Privacy and Data Protection Built-In
As an ISP and company that handle telephone systems for clients, he is sensitive to protecting people’s phone numbers. In the above interview, he is assuring that it would not be in his best business interest to use the phone numbers for marketing or other purposes (and would probably violate FCC privacy requirements, if he did). The numbers are also not accessible by the businesses promoting the service.
With that said, he does have costs. By including a promotional message as part of the confirmation text, he has found at least one way to pay the costs. He will willingly work with other groups, whether civic organizations or other ISPs, to replicate his code and process to bring it to communities outside his island home.
A Business for Scale & Hopefully a Short Lifecycle
The ability to scale is at the heart of his solution. He is working on several ideas to refine and extend its capabilities, including applications in tourism. Still, this is a business that Nakaoka hopes is so successful it is no longer needed. We are all hope you are right, Aryn.
- 00:00:51 – The premise behind Covid Tracking Hawaii is that people don’t want to be tracked, it needs to be simple, and accessible for all people
- 00:03:06 – Education is the number one priority and people have to act like COVID-19 is serious. They need to be reminded and that’s a big part of what Covid Tracking Hawaii is about.
- 00:03:35 – Hawaii is in another lockdown which is killing commerce, according to Nakaoka. He Covid Tracking Hawaii as a marketing opportunity for businesses.
- 00:04:26 – Australia requires sign-ins, but they are hand-written, a mess, and potentially vulnerable to security breaches.
- 00:05:36 – He sees application with buses, as bus drivers have no idea who got on and off the bus and don’t have time to collect names.
- 00:06:53 – The advantage to the business owner is no maintenance of a database
- 00:08:27 – He explains that he wants this approach to be successful that it puts itself out of business.
- 00:08:42 – This could be spread to other service providers around the country. The big cost is the SMS gateway
- 00:10:00 – The information is portable and doesn’t require a huge database integration
- 00:10:45 – There is a possibility for monetizing the service to pay to help pay for the costs.
- 00:11:53 – Although the text messages are relatively inexpensive the costs could be significant if many people use the service.
- 00:12:24 – This could be the equivalent of a mask for electronic contact tracing.
- 00:12:50 – Nakaoka talks about working with other partners to extend it geographically across the U.S. and indicates it is scalable. Can anyone guess which Broadband provider Ken is asking about in his question?
- 00:15:20 – The information they collect is the user’s cell phone number, the date, and location.
- 00:16:45 – “If someone gets someone tested and saves a potential death, it is worth it.”
- 00:17:44 – Data is continually purged so that no more than two weeks of data is stored at any time.
- 00:18:35 – He has an idea of how his data could flow into a health department’s contract tracer Customer Relationship Management system.

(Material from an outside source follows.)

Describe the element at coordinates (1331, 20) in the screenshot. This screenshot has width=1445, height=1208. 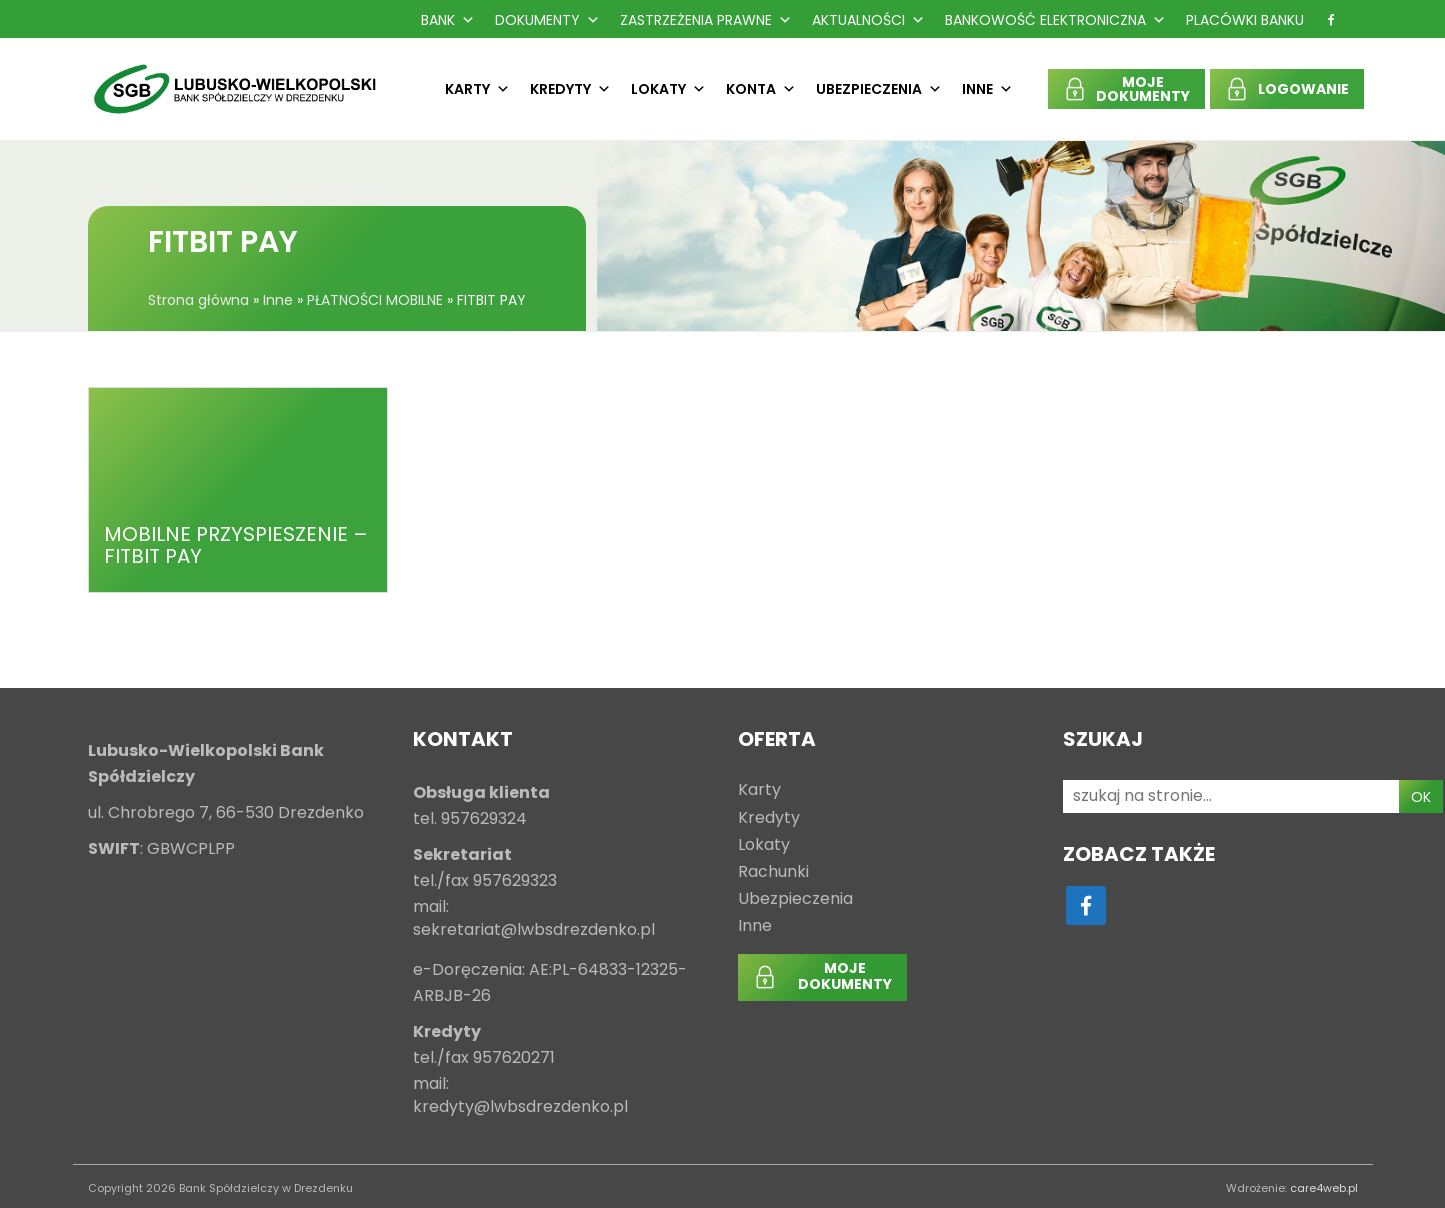 I see `[f]` at that location.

- 00:22:08 – They need a partnership with a telco in order to scale. This is a great marketing opportunity
- 00:23:02 – He has an idea for an additional app that would solve the problem of QR fatigue
- 00:23:52 – They don’t keep the information and it costs them to pay for SMSs – he does see an opportunity to add an app – but he doesn’t believe many people will download an app.
- 00:25:35 – Covid Tracking Hawaii effectively provides a diary for people who have a “dumb phone.